In the material below, find the line with "Describe the element" and the line with "is (235, 2576).". Output exactly those two lines and all lines between them, leaving out pictures.

# Records provided:
........

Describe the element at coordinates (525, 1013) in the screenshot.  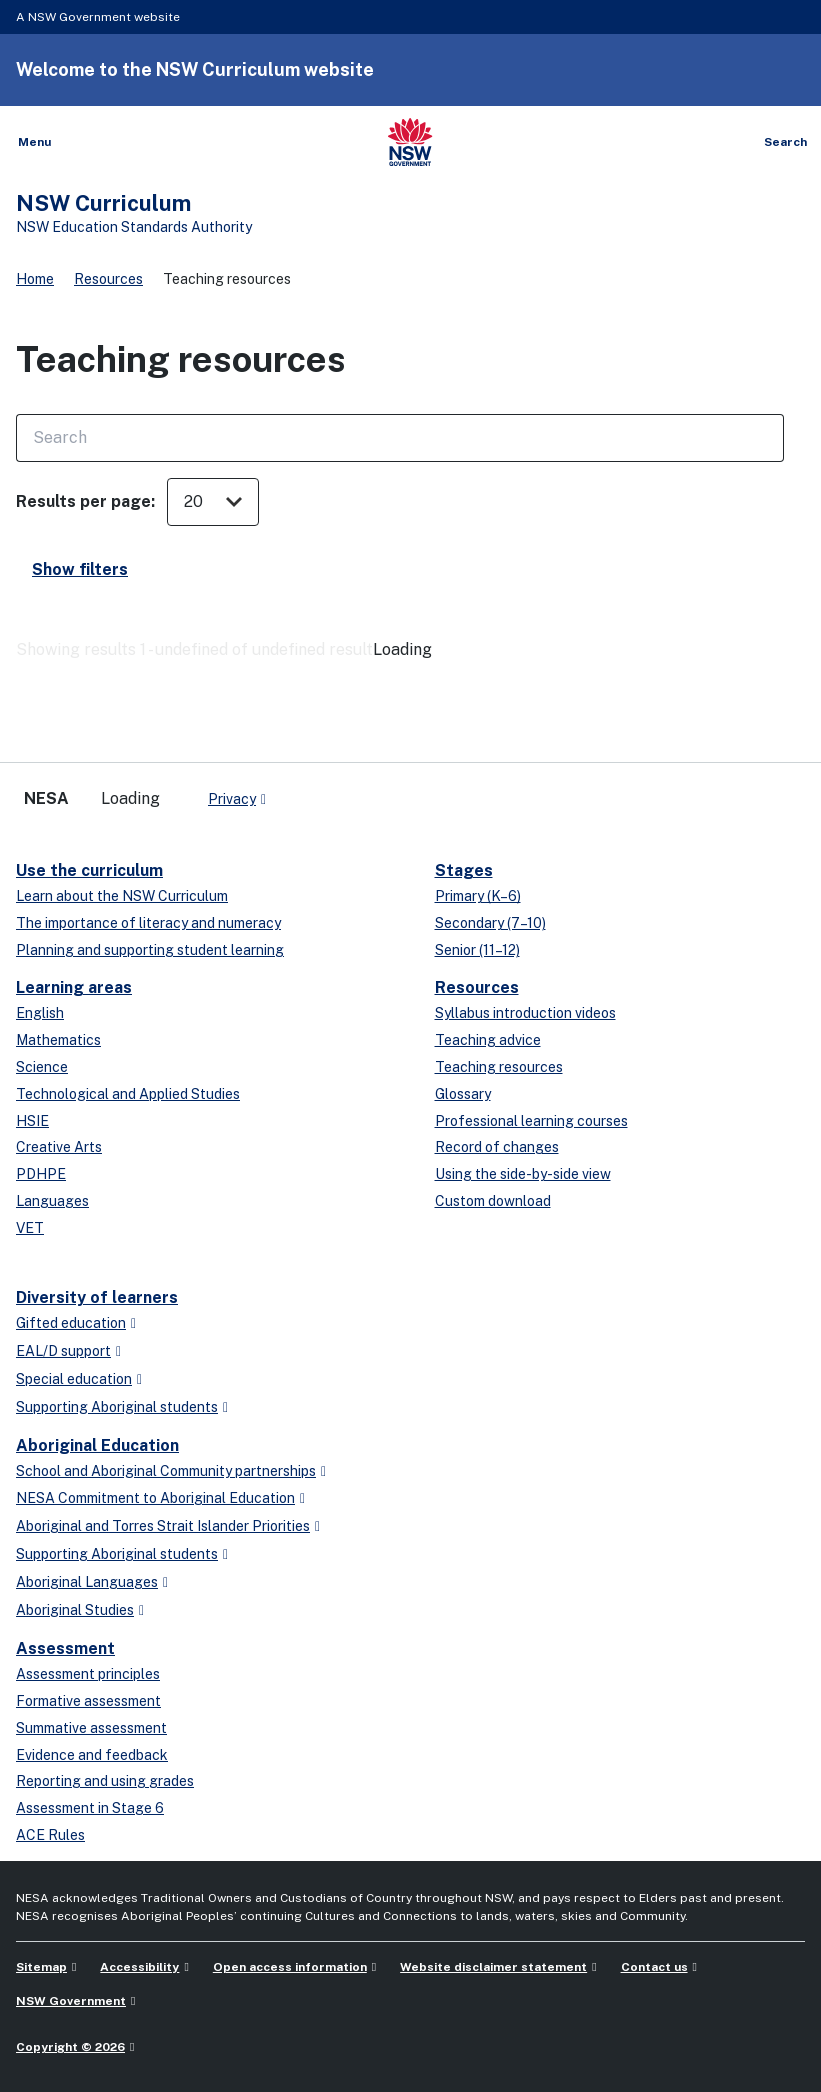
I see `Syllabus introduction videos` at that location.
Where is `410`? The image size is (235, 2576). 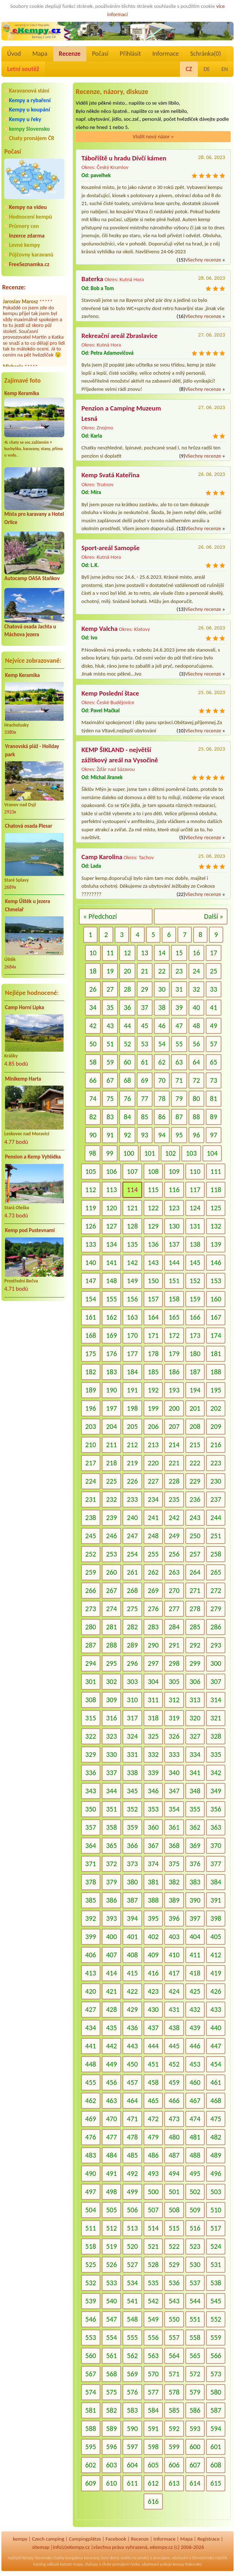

........

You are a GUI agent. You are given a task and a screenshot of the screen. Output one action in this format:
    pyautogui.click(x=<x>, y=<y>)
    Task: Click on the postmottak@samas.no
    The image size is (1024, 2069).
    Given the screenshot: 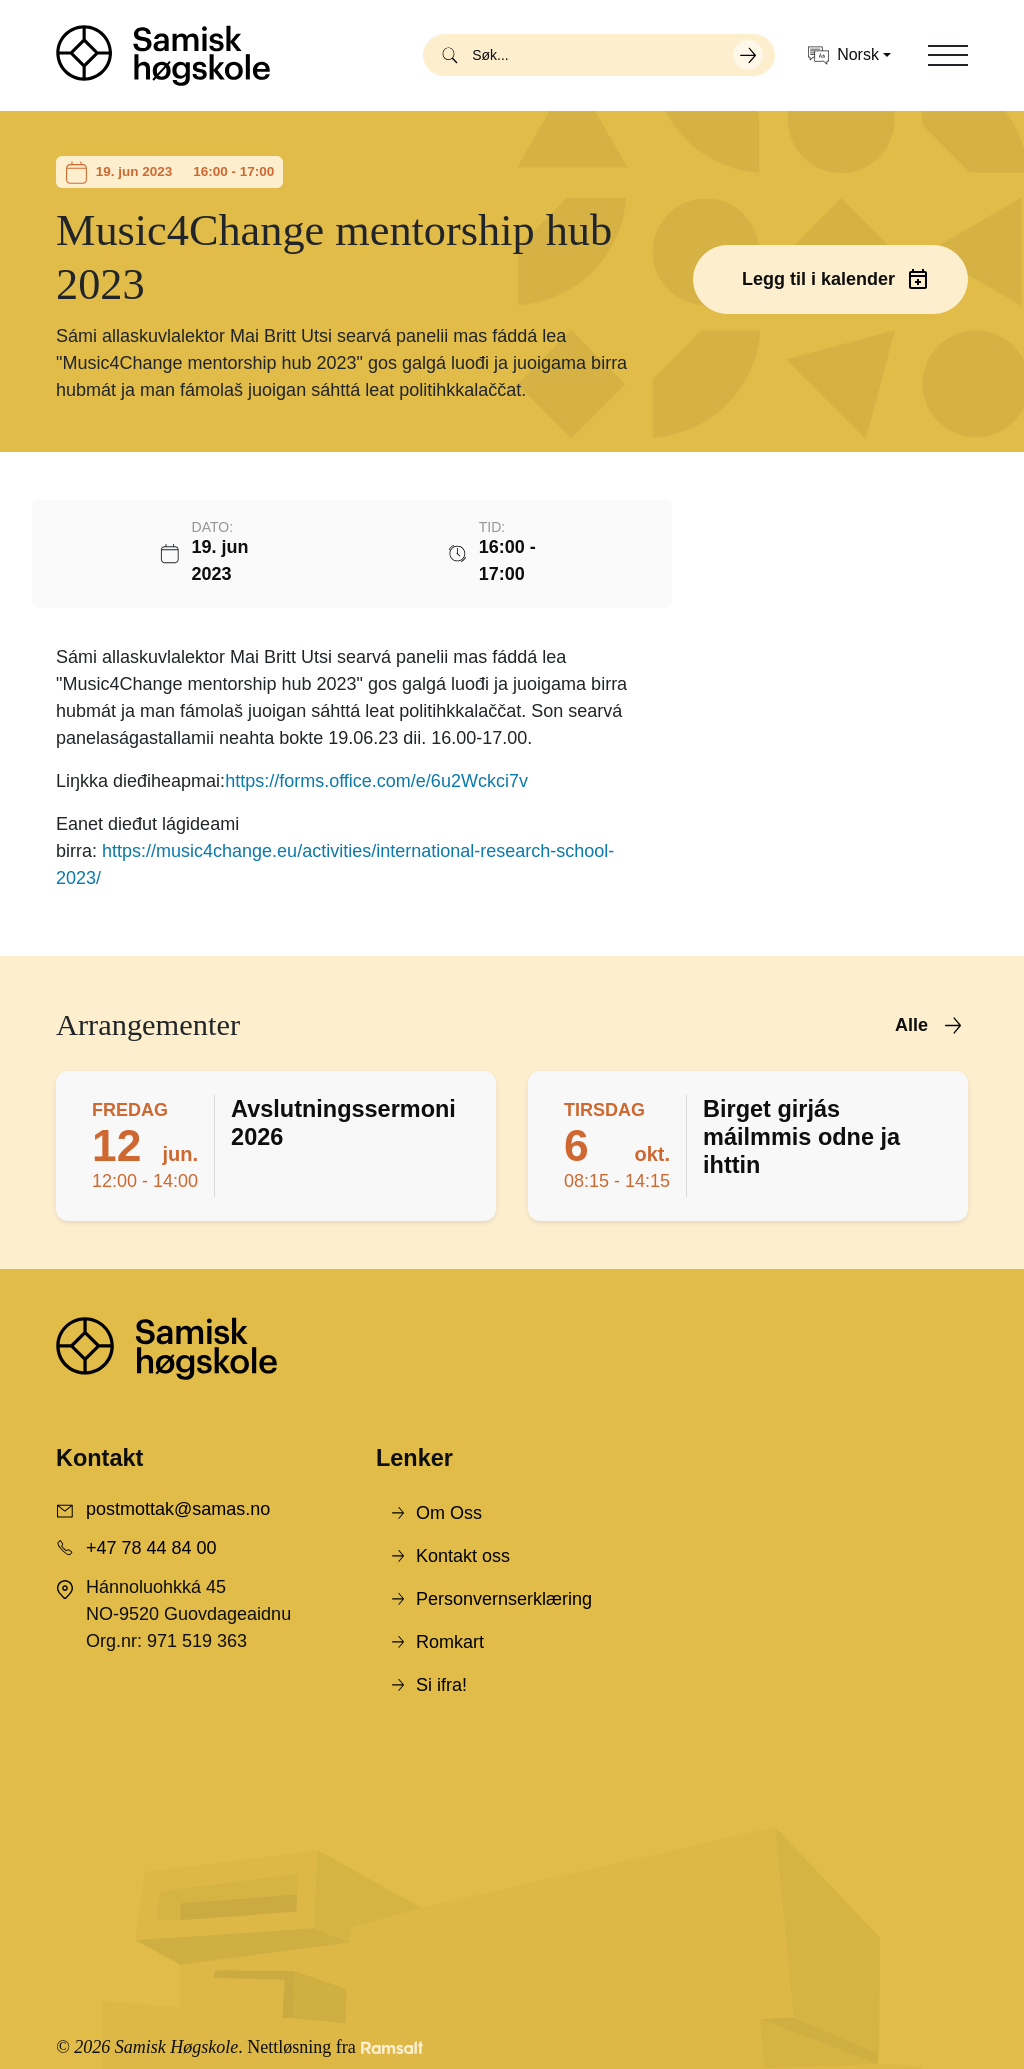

........

# Output below:
Describe the element at coordinates (525, 1013) in the screenshot.  
I see `Syllabus introduction videos` at that location.
Where is `410`? The image size is (235, 2576). 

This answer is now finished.